There are several weaknesses in this study. Because all the procedures were performed by a single surgeon, who promotes the technique, the results need to be confirmed in a multicenter study. In addition, the follow-up period was short (30 months), even though it is now accepted that loss of correction after fusion in AIS primarily occurs during the first postoperative year and that results of spine surgery can be reliably evaluated radiologically after a minimum follow-up of 2 years .
No functional score was used to evaluate patient outcomes, since no SRS score has been validated to date in the authors’ native language.

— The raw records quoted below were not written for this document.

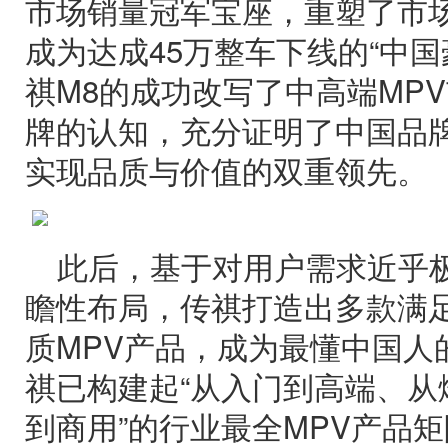
市场销量冠军宝座，重塑了市场
成为达成45万整车下线的“中国
祺M8的成功改写了中高端MP
牌的认知，充分证明了中国品
实现品质与价值的双重领先。
此后，基于对用户需求近乎
瞻性布局，传祺打造出多款满
质MPV产品，成为最懂中国人
祺已构建起“从入门到高端、从
到商用”的行业最全MPV产品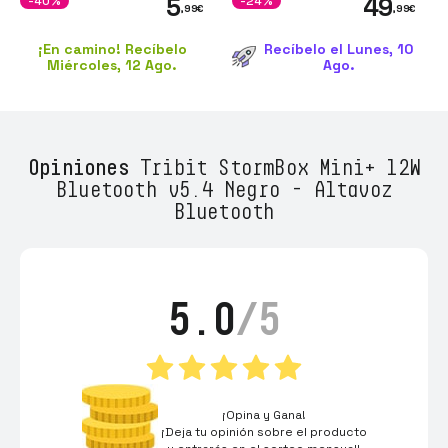
5
49
-40%
-24%
,99
€
,99
€
¡En camino! Recíbelo
Recíbelo el Lunes, 10
Miércoles, 12 Ago.
Ago.
Opiniones
Tribit StormBox Mini+ 12W
Bluetooth v5.4 Negro - Altavoz
Bluetooth
5.0
/5
¡Opina y Gana!
¡Deja tu opinión sobre el producto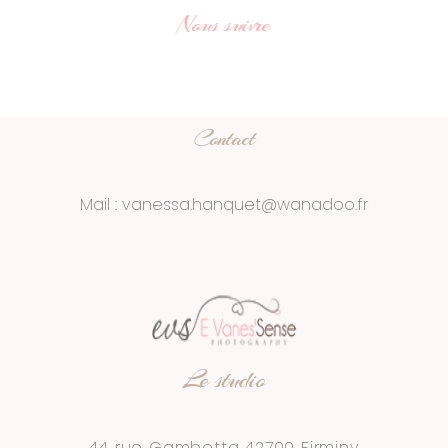
Nous suivre
Contact
Mail : vanessa.hanquet@wanadoo.fr
Le studio
44 rue Gambetta 42700 Firminy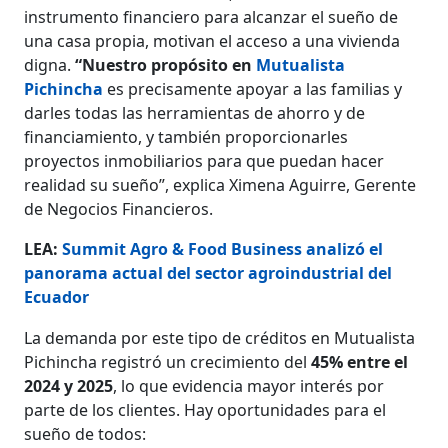
instrumento financiero para alcanzar el sueño de
una casa propia, motivan el acceso a una vivienda
digna.
“Nuestro propósito en
Mutualista
Pichincha
es precisamente apoyar a las familias y
darles todas las herramientas de ahorro y de
financiamiento, y también proporcionarles
proyectos inmobiliarios para que puedan hacer
realidad su sueño”, explica Ximena Aguirre, Gerente
de Negocios Financieros.
LEA:
Summit Agro & Food Business analizó el
panorama actual del sector agroindustrial del
Ecuador
La demanda por este tipo de créditos en Mutualista
Pichincha registró un crecimiento del
45% entre el
2024 y 2025
, lo que evidencia mayor interés por
parte de los clientes. Hay oportunidades para el
sueño de todos: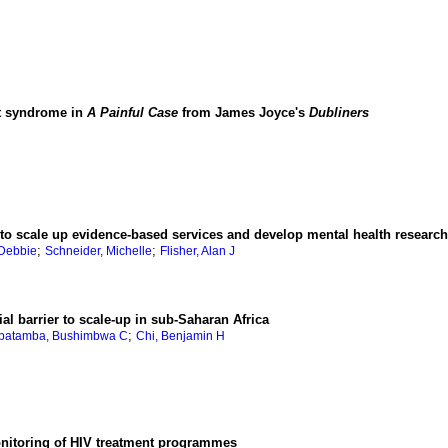
t syndrome in
A Painful Case
from James Joyce's
Dubliners
 to scale up evidence-based services and develop mental health research
;
;
Debbie
Schneider, Michelle
Flisher, Alan J
ial barrier to scale-up in sub-Saharan Africa
;
batamba, Bushimbwa C
Chi, Benjamin H
onitoring of HIV treatment programmes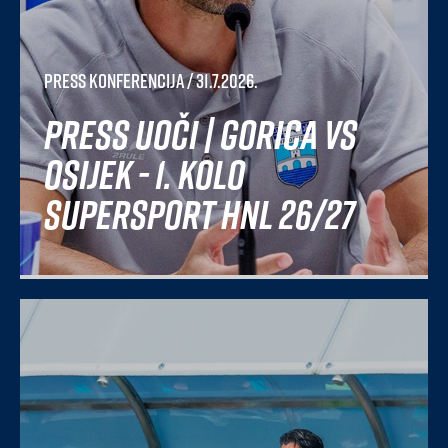
Press konferencija
/ 31.7.2026.
Press uoči | Gorica vs
Osijek - 1. kolo
SuperSport HNL 26/27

In conclusion, the principal limitation of the UC technique was the rate of proximal posterior prominence (14.6%), leading us to recommend the use of conventional claws at the upper extremity of the construct. The technique was safe, and reduced operative time, radiation exposure, and blood loss. While achieving correction of deformity in the coronal and axial planes equivalent to the best reported results of all-screw or previous hybrid constructs, the UC hybrid technique appears to provide superior correction in the sagittal plane. The excellent outcome in all the three planes was maintained at the 2-year follow up.
The authors want to acknowledge Jim Sneed, MD for his help in the edition of this manuscript.
Conflict of interest statement One or more of the authors received financial support from Abbott Spine (Bordeaux, France) for this study.